Todos os anos, em Penamacor, com o aproximar do Natal, os jovens em idade de ‘tirar ou ir às sortes’, ou seja, de cumprir o Serviço Militar, rumam aos bosques para cortar e transportar troncos de sobreiros e carvalhos em fim de vida. Estes toros de madeira são depositados no adro da igreja, tentando-se que a fogueira possa ser maior e mais alta que a do ano anterior. A fogueira é ateada na noite de 23 de dezembro (em outras freguesias do concelho acende-se na noite de 24 de Dezembro) e a população concentra-se em seu redor, renovando ancestrais votos fraternos. Estas fogueiras manter-se-ão acesas durante dias, até que se esgote o combustível ou que a chuva as apague.

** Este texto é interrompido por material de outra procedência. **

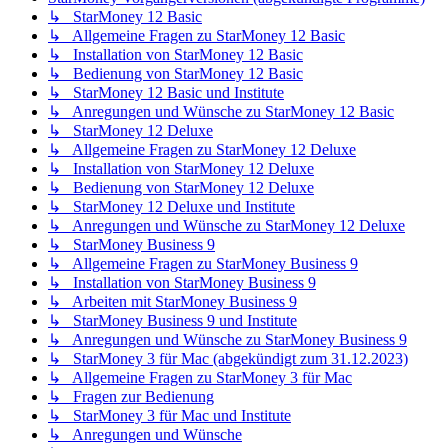
↳ StarMoney 12 Basic
↳ Allgemeine Fragen zu StarMoney 12 Basic
↳ Installation von StarMoney 12 Basic
↳ Bedienung von StarMoney 12 Basic
↳ StarMoney 12 Basic und Institute
↳ Anregungen und Wünsche zu StarMoney 12 Basic
↳ StarMoney 12 Deluxe
↳ Allgemeine Fragen zu StarMoney 12 Deluxe
↳ Installation von StarMoney 12 Deluxe
↳ Bedienung von StarMoney 12 Deluxe
↳ StarMoney 12 Deluxe und Institute
↳ Anregungen und Wünsche zu StarMoney 12 Deluxe
↳ StarMoney Business 9
↳ Allgemeine Fragen zu StarMoney Business 9
↳ Installation von StarMoney Business 9
↳ Arbeiten mit StarMoney Business 9
↳ StarMoney Business 9 und Institute
↳ Anregungen und Wünsche zu StarMoney Business 9
↳ StarMoney 3 für Mac (abgekündigt zum 31.12.2023)
↳ Allgemeine Fragen zu StarMoney 3 für Mac
↳ Fragen zur Bedienung
↳ StarMoney 3 für Mac und Institute
↳ Anregungen und Wünsche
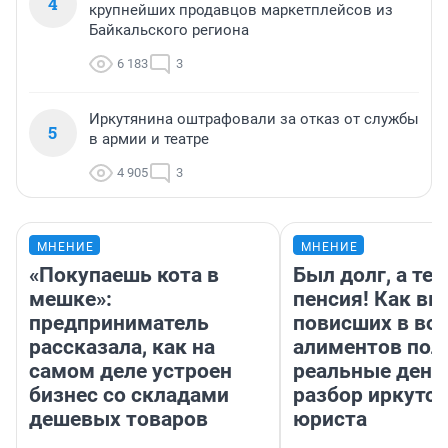
4
крупнейших продавцов маркетплейсов из
Байкальского региона
6 183
3
Иркутянина оштрафовали за отказ от службы
5
в армии и театре
4 905
3
МНЕНИЕ
МНЕНИЕ
«Покупаешь кота в
Был долг, а те
мешке»:
пенсия! Как вм
предприниматель
повисших в во
рассказала, как на
алиментов пол
самом деле устроен
реальные день
бизнес со складами
разбор иркутск
дешевых товаров
юриста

As ‘estrelas-de-natal’, eufórbias originárias do México, mostram como as tradições não só se renovam, mas se reinventam.

O azevinho, com os seus frutos escarlates, são um elemento clássico da decoração natalícia, embora a colheita na natureza seja proibida, para que se possam conservar os últimos exemplares silvestres. Os ramos frutificados que se vendem no comércio provêm de arbustos cultivados, tal como acontece com os vasos das plantas denominadas ‘cardeais’ ou ‘estrelas-de-natal’, eufórbias originárias do México, introduzidas, recentemente, no nosso período natalício, enfatizando que as tradições não só se renovam, mas também se reinventam.

 

Ao mantermos ou incorporarmos as plantas nas celebrações de Natal, honramos as tradições do passado, mas também ligamos as nossas celebrações à natureza e ao simbolismo profundo das plantas na nossa cultura.